Today’s NYT Strands brings a playful green theme: “May the forest be with you.” If the board feels a little stubborn, you’re not alone—this one has plenty of words that look like they should be scrambles at first glance. The good news is that once you start picking out the right leafy patterns, everything clicks into place.
Hints
Theme idea: Think forest trees—specifically the kind you’d expect to see named as real, recognizable species.
Clue to get going: The early push is basically “green and leafy,” which should steer you toward tree names rather than general nature terms.
Practical approach: Don’t worry about solving in order. Strands rewards momentum—grab any longer word you spot (4+ letters). Each set of discoveries helps reveal one of the theme connections, so the later answers become much easier to confirm once the board starts opening up.
Tree-name strategy: If you’re scanning and second-guessing letter order, focus on big, distinct letter clusters that look like they could anchor a species name. Common endings like “-cedar,” “-birch,” and “-cypress” style shapes tend to stand out once you know what you’re hunting.

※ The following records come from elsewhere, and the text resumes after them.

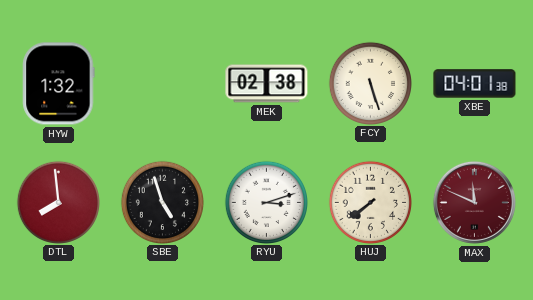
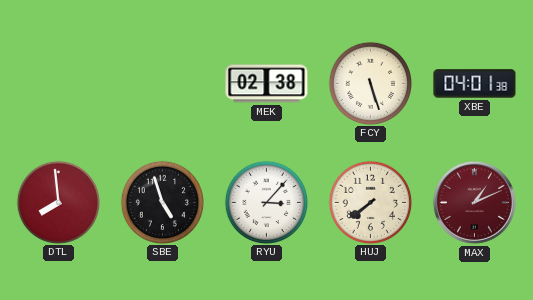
HYW: 1:32 -> none
RYU: 3:12 -> 3:07
MAX: 11:49 -> 1:11
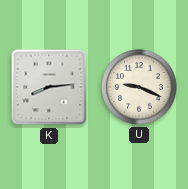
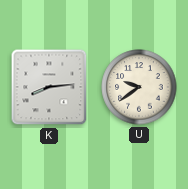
U: 9:19 -> 9:39
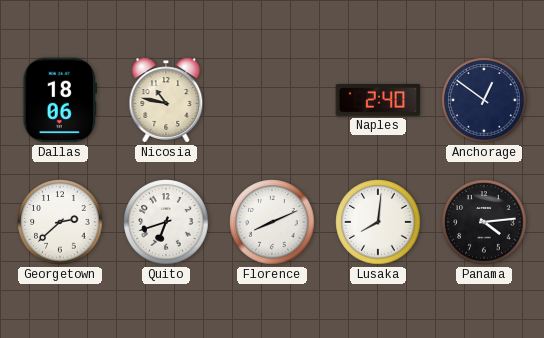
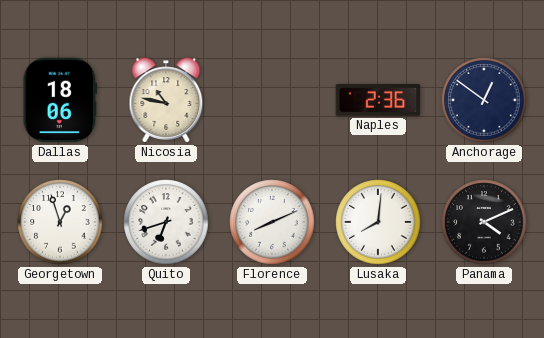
Naples: 2:40 -> 2:36
Georgetown: 2:38 -> 12:57
Panama: 4:14 -> 4:11
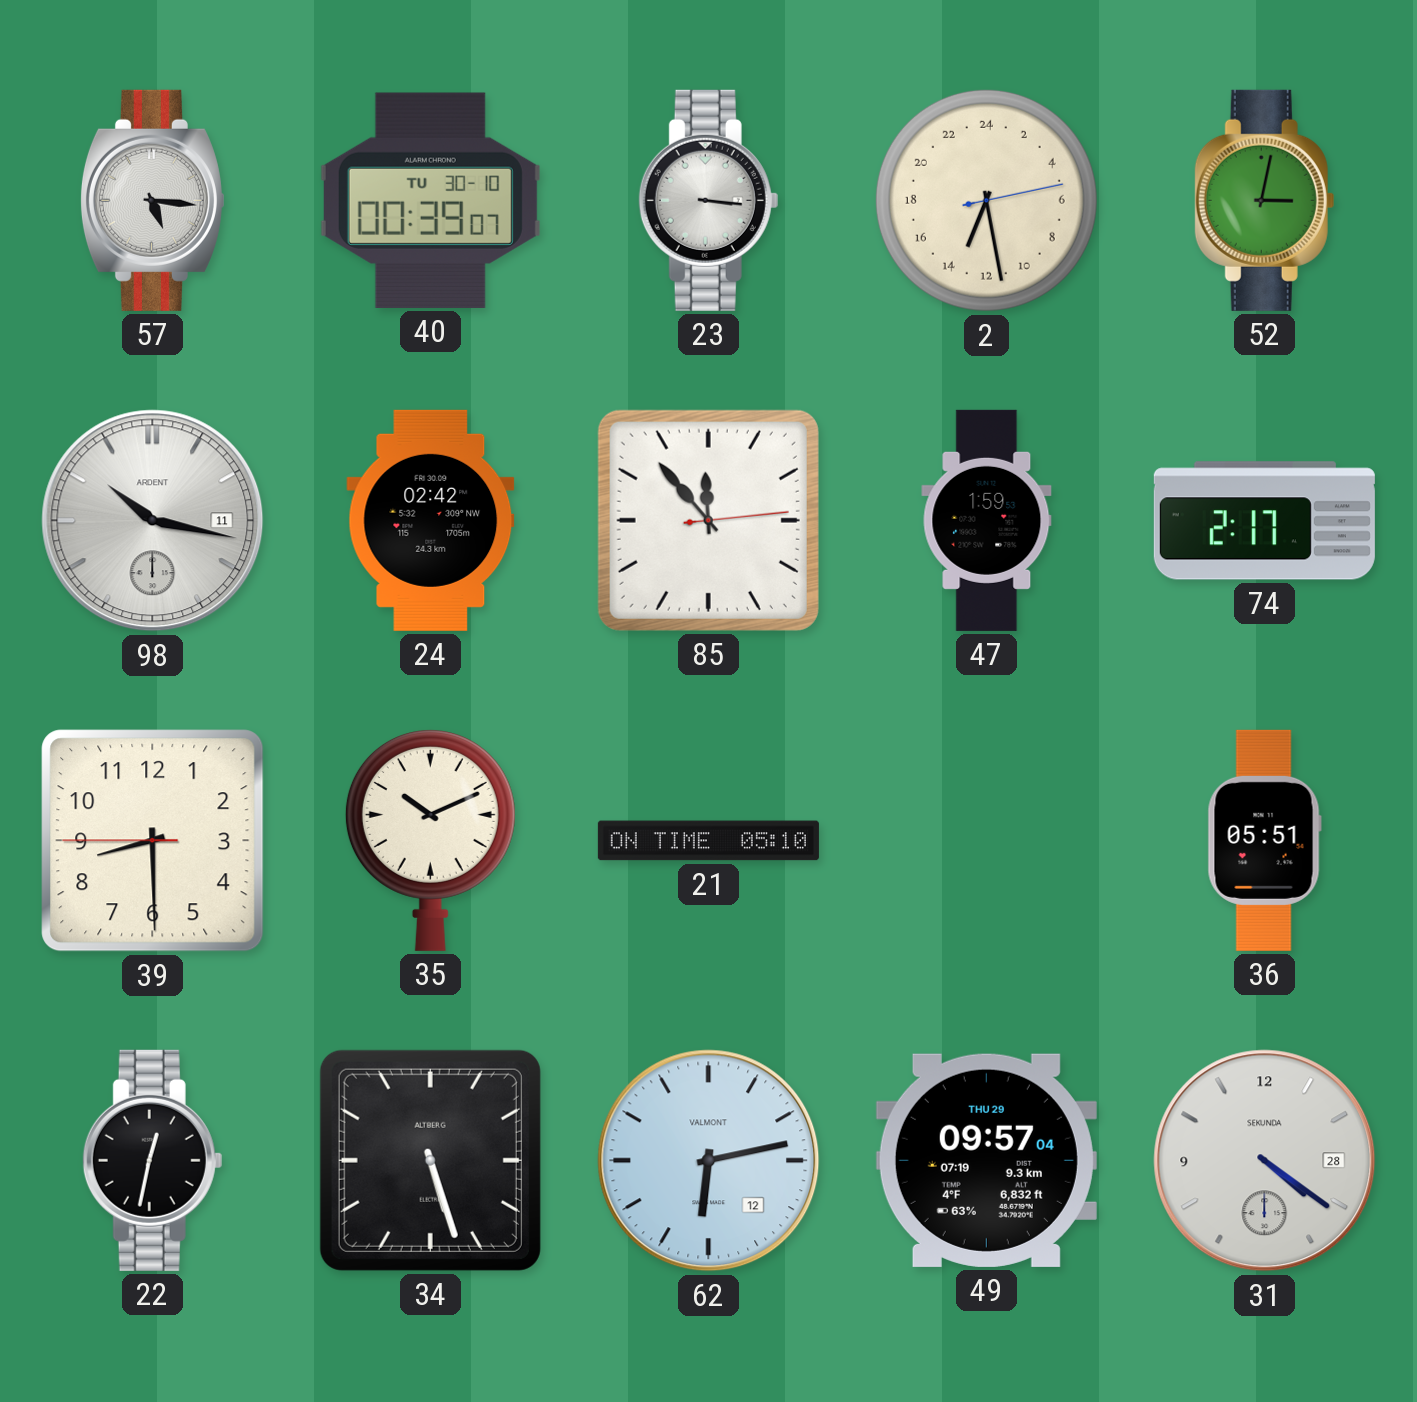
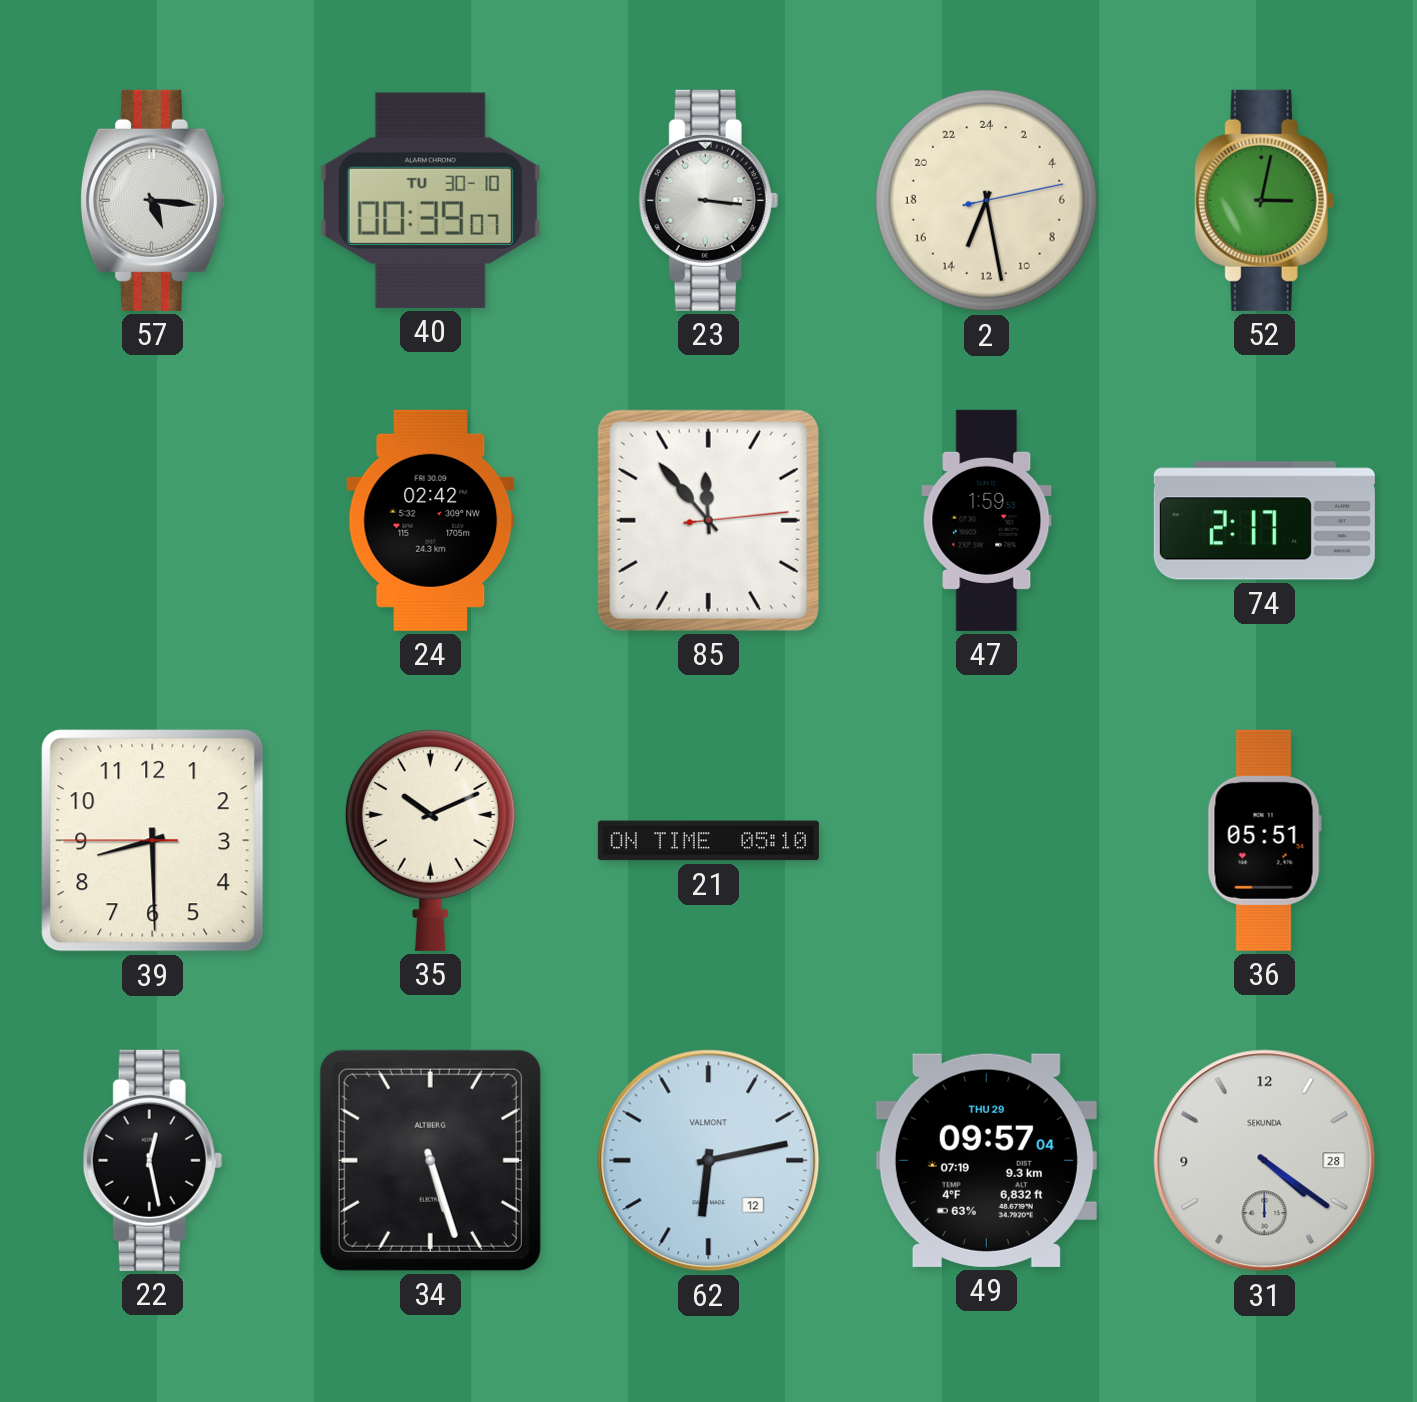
98: 10:17 -> none
22: 12:32 -> 12:28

If you’re also working on a different puzzle type today, these kinds of “find the hidden words that match the theme” moments are the same sort of satisfaction you get in Crossword sessions—once the category clicks, the grid suddenly feels cooperative.
Answers
Below are the full set of today’s Strands answers. When you place them all, the board is completely used.
Nonspangram answers: ASPEN, BIRCH, CEDAR, CYPRESS, DOGWOOD, EUCALYPTUS
Spangram: BRANCHOUT
Spangram location tip: Start with the B that’s three letters to the right on the bottom row, then trace the path through the board to complete the theme word.
Once “branch” language starts showing up, it’s hard not to see the rest of the grid as a forest rollout—like the puzzle is quietly encouraging you to branch out into the specific tree species it picked for you. If you got the spangram earlier than the trees, that’s a great sign: you’ve essentially cracked the theme map, and the remaining words are just finding their spots.